Task statement — The records follow. Give them all back exactly.

Stored data entries

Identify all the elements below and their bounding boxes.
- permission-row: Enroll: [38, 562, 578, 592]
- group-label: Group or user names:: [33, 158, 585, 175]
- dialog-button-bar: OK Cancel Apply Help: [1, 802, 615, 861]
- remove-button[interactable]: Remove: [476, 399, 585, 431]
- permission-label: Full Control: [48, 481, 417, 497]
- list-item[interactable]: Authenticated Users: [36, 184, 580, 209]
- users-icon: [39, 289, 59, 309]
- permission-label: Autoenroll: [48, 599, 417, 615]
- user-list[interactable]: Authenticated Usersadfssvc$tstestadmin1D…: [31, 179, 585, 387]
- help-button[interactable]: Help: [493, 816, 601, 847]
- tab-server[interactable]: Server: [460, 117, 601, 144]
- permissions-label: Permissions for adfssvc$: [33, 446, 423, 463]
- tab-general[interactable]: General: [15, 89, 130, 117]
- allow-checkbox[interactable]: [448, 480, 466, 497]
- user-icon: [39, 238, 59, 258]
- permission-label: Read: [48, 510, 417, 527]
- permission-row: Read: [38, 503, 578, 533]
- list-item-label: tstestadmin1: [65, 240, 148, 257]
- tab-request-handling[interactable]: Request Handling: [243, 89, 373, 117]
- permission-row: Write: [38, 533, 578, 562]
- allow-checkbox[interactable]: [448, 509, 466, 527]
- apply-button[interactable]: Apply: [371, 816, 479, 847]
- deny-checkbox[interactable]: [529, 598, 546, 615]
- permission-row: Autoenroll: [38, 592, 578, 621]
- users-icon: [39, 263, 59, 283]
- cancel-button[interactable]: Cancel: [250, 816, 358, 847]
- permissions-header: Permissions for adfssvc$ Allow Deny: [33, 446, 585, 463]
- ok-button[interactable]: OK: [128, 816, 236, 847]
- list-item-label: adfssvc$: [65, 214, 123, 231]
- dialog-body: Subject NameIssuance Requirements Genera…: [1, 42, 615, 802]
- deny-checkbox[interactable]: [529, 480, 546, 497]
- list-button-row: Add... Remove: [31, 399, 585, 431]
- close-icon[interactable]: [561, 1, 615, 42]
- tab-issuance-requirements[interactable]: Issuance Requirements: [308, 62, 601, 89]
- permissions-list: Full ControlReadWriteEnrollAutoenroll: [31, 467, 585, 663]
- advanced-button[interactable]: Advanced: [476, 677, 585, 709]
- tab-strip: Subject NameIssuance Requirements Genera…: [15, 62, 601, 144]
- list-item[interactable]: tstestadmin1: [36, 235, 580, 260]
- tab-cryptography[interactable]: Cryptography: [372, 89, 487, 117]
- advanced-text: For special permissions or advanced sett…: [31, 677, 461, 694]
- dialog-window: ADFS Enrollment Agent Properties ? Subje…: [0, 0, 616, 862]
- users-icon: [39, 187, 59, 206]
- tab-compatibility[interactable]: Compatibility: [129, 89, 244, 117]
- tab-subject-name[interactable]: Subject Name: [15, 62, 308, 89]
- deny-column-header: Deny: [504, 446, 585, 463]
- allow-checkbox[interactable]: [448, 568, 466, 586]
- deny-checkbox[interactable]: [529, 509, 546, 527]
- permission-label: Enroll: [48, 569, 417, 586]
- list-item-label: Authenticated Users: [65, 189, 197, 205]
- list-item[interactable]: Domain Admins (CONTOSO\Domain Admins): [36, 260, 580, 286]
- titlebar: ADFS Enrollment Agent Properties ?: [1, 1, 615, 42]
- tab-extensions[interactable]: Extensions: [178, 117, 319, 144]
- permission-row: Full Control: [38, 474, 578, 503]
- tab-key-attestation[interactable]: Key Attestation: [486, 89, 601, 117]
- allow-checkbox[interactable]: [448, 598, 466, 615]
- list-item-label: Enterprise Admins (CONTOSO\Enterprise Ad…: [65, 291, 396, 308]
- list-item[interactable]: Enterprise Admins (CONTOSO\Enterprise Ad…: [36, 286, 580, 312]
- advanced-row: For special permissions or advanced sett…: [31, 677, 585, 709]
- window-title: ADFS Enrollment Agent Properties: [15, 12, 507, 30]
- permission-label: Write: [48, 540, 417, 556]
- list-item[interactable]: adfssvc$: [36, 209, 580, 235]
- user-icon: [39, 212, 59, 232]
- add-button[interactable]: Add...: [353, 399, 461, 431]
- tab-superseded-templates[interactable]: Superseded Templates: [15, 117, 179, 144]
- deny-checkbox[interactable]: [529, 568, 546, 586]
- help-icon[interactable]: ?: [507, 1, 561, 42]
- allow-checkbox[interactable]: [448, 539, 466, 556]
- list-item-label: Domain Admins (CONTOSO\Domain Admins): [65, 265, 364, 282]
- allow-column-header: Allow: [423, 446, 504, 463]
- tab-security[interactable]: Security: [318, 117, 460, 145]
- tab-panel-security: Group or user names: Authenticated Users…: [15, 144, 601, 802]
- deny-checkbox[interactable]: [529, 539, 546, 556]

Problem solution —
Identify all the elements below and their bounding boxes.
- permission-row: Enroll: [38, 562, 578, 592]
- group-label: Group or user names:: [33, 158, 585, 175]
- dialog-button-bar: OK Cancel Apply Help: [1, 802, 615, 861]
- remove-button[interactable]: Remove: [476, 399, 585, 431]
- permission-label: Full Control: [48, 481, 417, 497]
- list-item[interactable]: Authenticated Users: [36, 184, 580, 209]
- users-icon: [39, 289, 59, 309]
- permission-label: Autoenroll: [48, 599, 417, 615]
- user-list[interactable]: Authenticated Usersadfssvc$tstestadmin1D…: [31, 179, 585, 387]
- help-button[interactable]: Help: [493, 816, 601, 847]
- tab-server[interactable]: Server: [460, 117, 601, 144]
- permissions-label: Permissions for adfssvc$: [33, 446, 423, 463]
- tab-general[interactable]: General: [15, 89, 130, 117]
- allow-checkbox[interactable]: [448, 480, 466, 497]
- user-icon: [39, 238, 59, 258]
- permission-label: Read: [48, 510, 417, 527]
- permission-row: Read: [38, 503, 578, 533]
- list-item-label: tstestadmin1: [65, 240, 148, 257]
- tab-request-handling[interactable]: Request Handling: [243, 89, 373, 117]
- permission-row: Write: [38, 533, 578, 562]
- allow-checkbox[interactable]: [448, 509, 466, 527]
- apply-button[interactable]: Apply: [371, 816, 479, 847]
- deny-checkbox[interactable]: [529, 598, 546, 615]
- permission-row: Autoenroll: [38, 592, 578, 621]
- users-icon: [39, 263, 59, 283]
- cancel-button[interactable]: Cancel: [250, 816, 358, 847]
- permissions-header: Permissions for adfssvc$ Allow Deny: [33, 446, 585, 463]
- ok-button[interactable]: OK: [128, 816, 236, 847]
- list-item-label: adfssvc$: [65, 214, 123, 231]
- dialog-body: Subject NameIssuance Requirements Genera…: [1, 42, 615, 802]
- deny-checkbox[interactable]: [529, 480, 546, 497]
- list-button-row: Add... Remove: [31, 399, 585, 431]
- close-icon[interactable]: [561, 1, 615, 42]
- tab-issuance-requirements[interactable]: Issuance Requirements: [308, 62, 601, 89]
- permissions-list: Full ControlReadWriteEnrollAutoenroll: [31, 467, 585, 663]
- advanced-button[interactable]: Advanced: [476, 677, 585, 709]
- tab-strip: Subject NameIssuance Requirements Genera…: [15, 62, 601, 144]
- list-item[interactable]: tstestadmin1: [36, 235, 580, 260]
- tab-cryptography[interactable]: Cryptography: [372, 89, 487, 117]
- advanced-text: For special permissions or advanced sett…: [31, 677, 461, 694]
- dialog-window: ADFS Enrollment Agent Properties ? Subje…: [0, 0, 616, 862]
- users-icon: [39, 187, 59, 206]
- tab-compatibility[interactable]: Compatibility: [129, 89, 244, 117]
- tab-subject-name[interactable]: Subject Name: [15, 62, 308, 89]
- deny-column-header: Deny: [504, 446, 585, 463]
- allow-checkbox[interactable]: [448, 568, 466, 586]
- deny-checkbox[interactable]: [529, 509, 546, 527]
- permission-label: Enroll: [48, 569, 417, 586]
- list-item-label: Authenticated Users: [65, 189, 197, 205]
- list-item[interactable]: Domain Admins (CONTOSO\Domain Admins): [36, 260, 580, 286]
- titlebar: ADFS Enrollment Agent Properties ?: [1, 1, 615, 42]
- tab-extensions[interactable]: Extensions: [178, 117, 319, 144]
- permission-row: Full Control: [38, 474, 578, 503]
- tab-key-attestation[interactable]: Key Attestation: [486, 89, 601, 117]
- allow-checkbox[interactable]: [448, 598, 466, 615]
- list-item-label: Enterprise Admins (CONTOSO\Enterprise Ad…: [65, 291, 396, 308]
- list-item[interactable]: Enterprise Admins (CONTOSO\Enterprise Ad…: [36, 286, 580, 312]
- advanced-row: For special permissions or advanced sett…: [31, 677, 585, 709]
- window-title: ADFS Enrollment Agent Properties: [15, 12, 507, 30]
- permission-label: Write: [48, 540, 417, 556]
- list-item[interactable]: adfssvc$: [36, 209, 580, 235]
- user-icon: [39, 212, 59, 232]
- add-button[interactable]: Add...: [353, 399, 461, 431]
- tab-superseded-templates[interactable]: Superseded Templates: [15, 117, 179, 144]
- deny-checkbox[interactable]: [529, 568, 546, 586]
- help-icon[interactable]: ?: [507, 1, 561, 42]
- allow-checkbox[interactable]: [448, 539, 466, 556]
- list-item-label: Domain Admins (CONTOSO\Domain Admins): [65, 265, 364, 282]
- allow-column-header: Allow: [423, 446, 504, 463]
- tab-security[interactable]: Security: [318, 117, 460, 145]
- tab-panel-security: Group or user names: Authenticated Users…: [15, 144, 601, 802]
- deny-checkbox[interactable]: [529, 539, 546, 556]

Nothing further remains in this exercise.